* **Dataset excerpts**
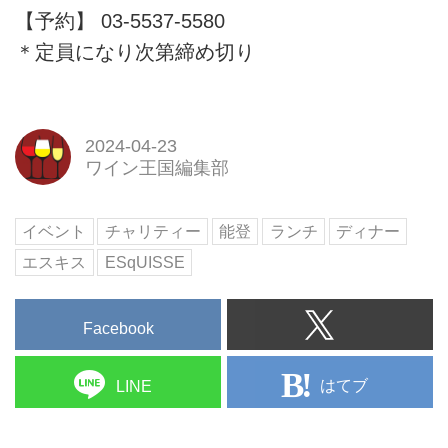
【予約】 03-5537-5580
＊定員になり次第締め切り
2024-04-23
ワイン王国編集部
イベント
チャリティー
能登
ランチ
ディナー
エスキス
ESqUISSE
Facebook
はてブ
LINE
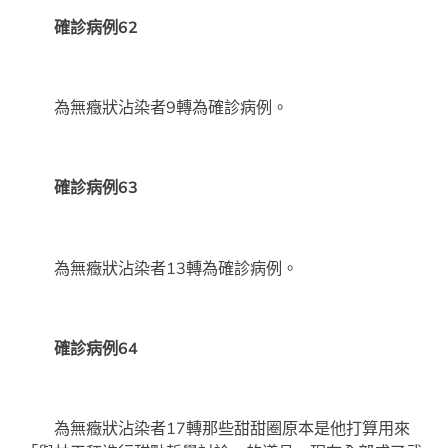
確診病例62
為無癥狀沾染者9轉為確診病例。
確診病例63
為無癥狀沾染者13轉為確診病例。
確診病例64
為無癥狀沾染者17轉那些甜甜圈原本是他打算用來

* **Activity**
Copy out all the data exactly, skipping the pictures.

* **Exercise solution**
【予約】 03-5537-5580
＊定員になり次第締め切り
2024-04-23
ワイン王国編集部
イベント
チャリティー
能登
ランチ
ディナー
エスキス
ESqUISSE
Facebook
はてブ
LINE
確診病例62
為無癥狀沾染者9轉為確診病例。
確診病例63
為無癥狀沾染者13轉為確診病例。
確診病例64
為無癥狀沾染者17轉那些甜甜圈原本是他打算用來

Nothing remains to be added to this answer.